▶ **Exercise directions**: For the entries that follow, say how many lines hold the string "content", with nothing else in the reply.

▶ **Dataset entries**:
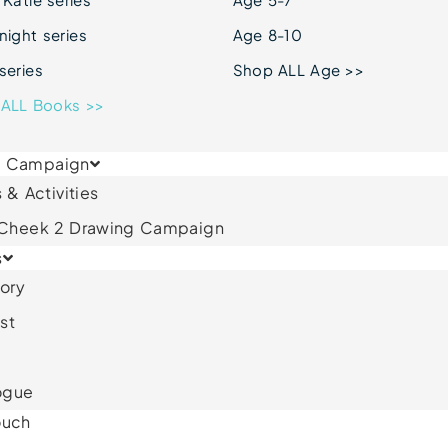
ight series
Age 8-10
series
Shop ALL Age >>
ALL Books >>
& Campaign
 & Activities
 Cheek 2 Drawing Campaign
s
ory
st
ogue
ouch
---
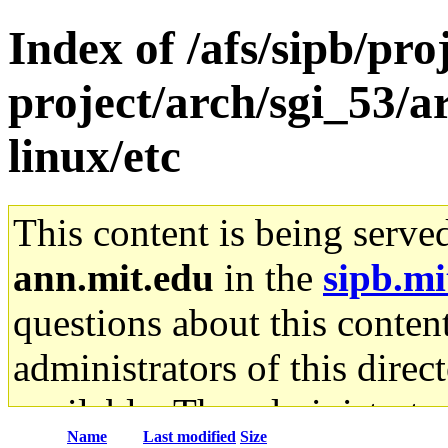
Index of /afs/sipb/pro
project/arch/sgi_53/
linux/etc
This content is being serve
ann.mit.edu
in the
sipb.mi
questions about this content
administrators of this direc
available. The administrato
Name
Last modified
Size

▶ **Solved exercise**: 2